[Extracted page text data]
-------
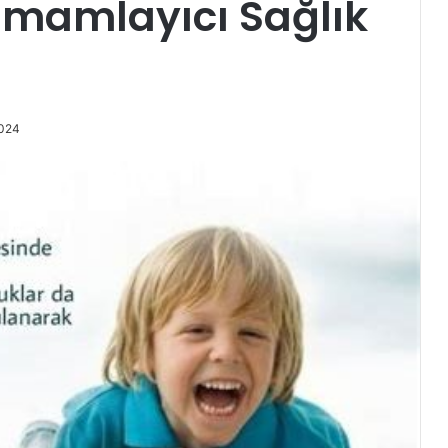
amamlayıcı Sağlık
2024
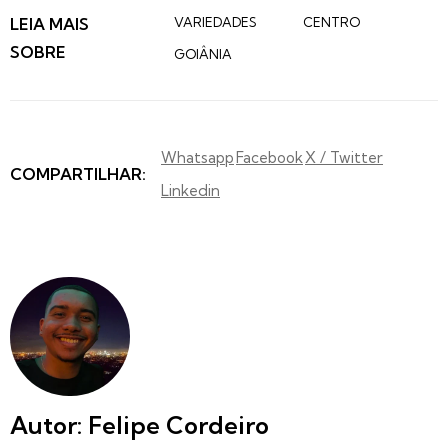
LEIA MAIS
VARIEDADES
CENTRO
SOBRE
GOIÂNIA
Whatsapp
Facebook
X / Twitter
COMPARTILHAR:
Linkedin
Autor: Felipe Cordeiro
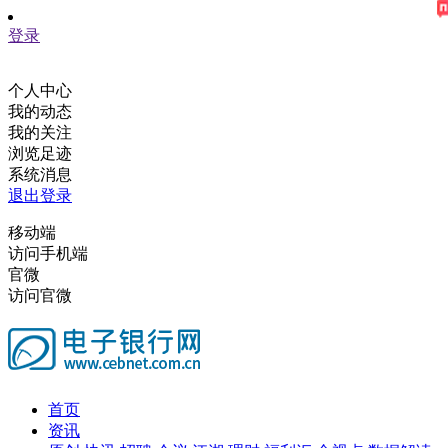
登录
个人中心
我的动态
我的关注
浏览足迹
系统消息
退出登录
移动端
访问手机端
官微
访问官微
首页
资讯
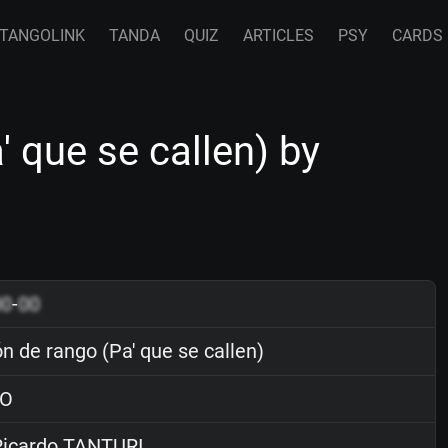
TANGOLINK
TANDA
QUIZ
ARTICLES
PSY
CARDS
 que se callen) by
00
-
00
n de rango (Pa' que se callen)
O
icardo TANTURI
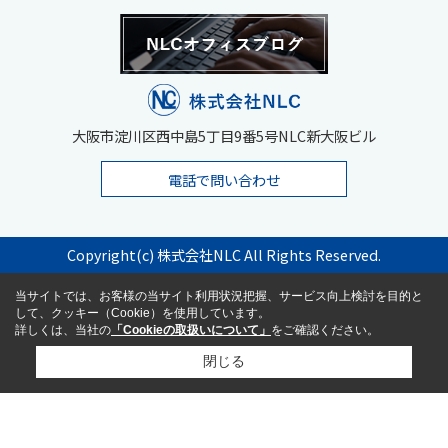
大阪市淀川区西中島5丁目9番5号NLC新大阪ビル
電話で問い合わせ
Copyright(c) 株式会社NLC All Rights Reserved.
当サイトでは、お客様の当サイト利用状況把握、サービス向上検討を目的と
して、クッキー（Cookie）を使用しています。
詳しくは、当社の
「Cookieの取扱いについて」
をご確認ください。
閉じる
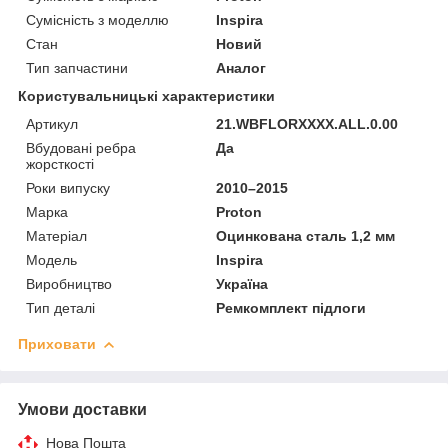
Сумісність з моделлю
Inspira
Стан
Новий
Тип запчастини
Аналог
Користувальницькі характеристики
Артикул
21.WBFLORXXXX.ALL.0.00
Вбудовані ребра
Да
жорсткості
Роки випуску
2010–2015
Марка
Proton
Матеріал
Оцинкована сталь 1,2 мм
Мoдель
Inspira
Виробництво
Україна
Тип деталі
Ремкомплект підлоги
Приховати
Умови доставки
Нова Пошта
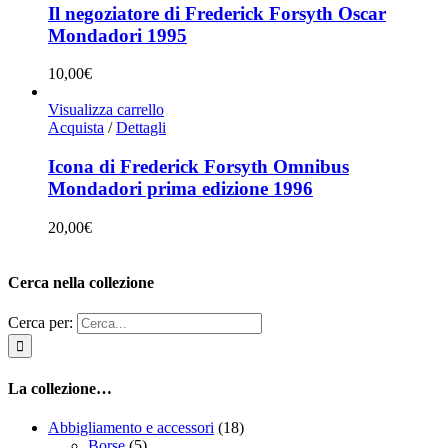
Il negoziatore di Frederick Forsyth Oscar
Mondadori 1995
10,00
€
Visualizza carrello
Acquista
/
Dettagli
Icona di Frederick Forsyth Omnibus
Mondadori prima edizione 1996
20,00
€
Cerca nella collezione
Cerca per:
La collezione…
Abbigliamento e accessori
(18)
Borse
(5)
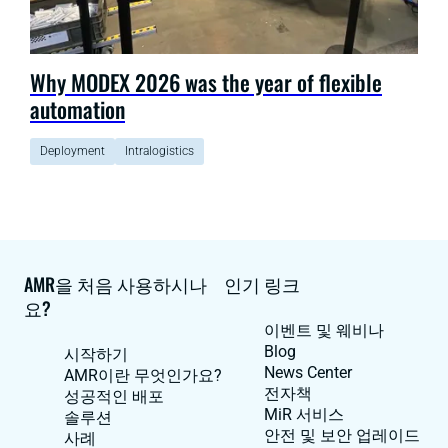
Why MODEX 2026 was the year of flexible
automation
Deployment
Intralogistics
AMR을 처음 사용하시나
인기 링크
요?
이벤트 및 웨비나
Blog
시작하기
News Center
AMR이란 무엇인가요?
전자책
성공적인 배포
MiR 서비스
솔루션
안전 및 보안 업레이드
사례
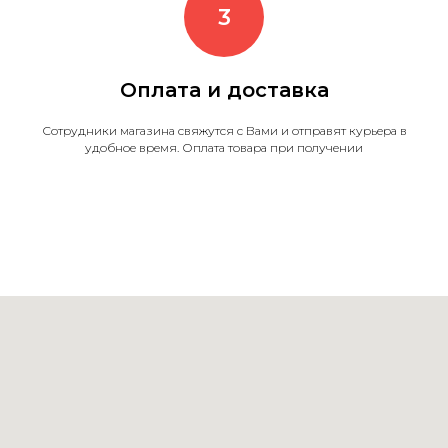
Оплата и доставка
Сотрудники магазина свяжутся с Вами и отправят курьера в
удобное время. Оплата товара при получении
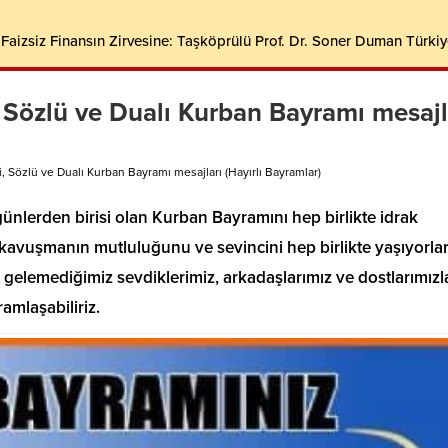
aizsiz Finansın Zirvesine: Taşköprülü Prof. Dr. Soner Duman Türkiy
 Sözlü ve Dualı Kurban Bayramı mesajl
, Sözlü ve Dualı Kurban Bayramı mesajları (Hayırlı Bayramlar)
ünlerden birisi olan Kurban Bayramını hep birlikte idrak
avuşmanın mutluluğunu ve sevincini hep birlikte yaşıyorlar
gelemediğimiz sevdiklerimiz, arkadaşlarımız ve dostlarımızl
amlaşabiliriz.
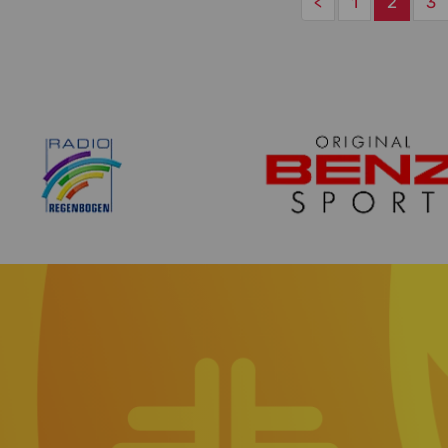
<
1
2
3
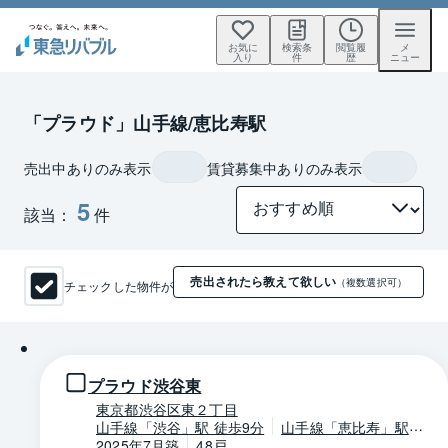
お気に
検索条
閲覧履
メ
入り
件
歴
ニュー
「プラウド」山手線/恵比寿駅
売出中ありのみ表示
賃貸募集中ありのみ表示
5
該当：
件
売出されたら教えて欲しい
チェックした物件が
（複数選択可）
1 / 0
プラウド渋谷東
東京都渋谷区東２丁目
山手線「渋谷」駅 徒歩9分
山手線「恵比寿」駅 
徒歩9分
2025年7月築
48戸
-------
• [Task brief] The answer should hold every entry exactly as given and no pictures at all.

• [Result of this exercise]
amamlayıcı Sağlık
2024
LEIA MAIS
VARIEDADES
CENTRO
SOBRE
GOIÂNIA
Whatsapp
Facebook
X / Twitter
COMPARTILHAR:
Linkedin
Autor: Felipe Cordeiro
登录
个人中心
我的动态
我的关注
浏览足迹
系统消息
退出登录
移动端
访问手机端
官微
访问官微
首页
资讯
TANGOLINK
TANDA
QUIZ
ARTICLES
PSY
CARDS
 que se callen) by
00
-
00
n de rango (Pa' que se callen)
O
icardo TANTURI
大阪市淀川区西中島5丁目9番5号NLC新大阪ビル
電話で問い合わせ
Copyright(c) 株式会社NLC All Rights Reserved.
当サイトでは、お客様の当サイト利用状況把握、サービス向上検討を目的と
して、クッキー（Cookie）を使用しています。
詳しくは、当社の
「Cookieの取扱いについて」
をご確認ください。
閉じる
Сумісність з моделлю
Inspira
Стан
Новий
Тип запчастини
Аналог
Користувальницькі характеристики
Артикул
21.WBFLORXXXX.ALL.0.00
Вбудовані ребра
Да
жорсткості
Роки випуску
2010–2015
Марка
Proton
Матеріал
Оцинкована сталь 1,2 мм
Мoдель
Inspira
Виробництво
Україна
Тип деталі
Ремкомплект підлоги
Приховати
Умови доставки
Нова Пошта
Il negoziatore di Frederick Forsyth Oscar
Mondadori 1995
10,00
€
Visualizza carrello
Acquista
/
Dettagli
Icona di Frederick Forsyth Omnibus
Mondadori prima edizione 1996
20,00
€
Cerca nella collezione
Cerca per:
La collezione…
Abbigliamento e accessori
(18)
Borse
(5)
Why MODEX 2026 was the year of flexible
automation
Deployment
Intralogistics
AMR을 처음 사용하시나
인기 링크
요?
이벤트 및 웨비나
Blog
시작하기
News Center
AMR이란 무엇인가요?
전자책
성공적인 배포
MiR 서비스
솔루션
안전 및 보안 업레이드
사례
Оплата и доставка
Сотрудники магазина свяжутся с Вами и отправят курьера в
удобное время. Оплата товара при получении
aizsiz Finansın Zirvesine: Taşköprülü Prof. Dr. Soner Duman Türkiy
 Sözlü ve Dualı Kurban Bayramı mesajl
, Sözlü ve Dualı Kurban Bayramı mesajları (Hayırlı Bayramlar)
ünlerden birisi olan Kurban Bayramını hep birlikte idrak
avuşmanın mutluluğunu ve sevincini hep birlikte yaşıyorlar
gelemediğimiz sevdiklerimiz, arkadaşlarımız ve dostlarımızl
amlaşabiliriz.
<
1
2
3
お気に
検索条
閲覧履
メ
入り
件
歴
ニュー
「プラウド」山手線/恵比寿駅
売出中ありのみ表示
賃貸募集中ありのみ表示
5
該当：
件
売出されたら教えて欲しい
チェックした物件が
（複数選択可）
1 / 0
プラウド渋谷東
東京都渋谷区東２丁目
山手線「渋谷」駅 徒歩9分
山手線「恵比寿」駅 
徒歩9分
2025年7月築
48戸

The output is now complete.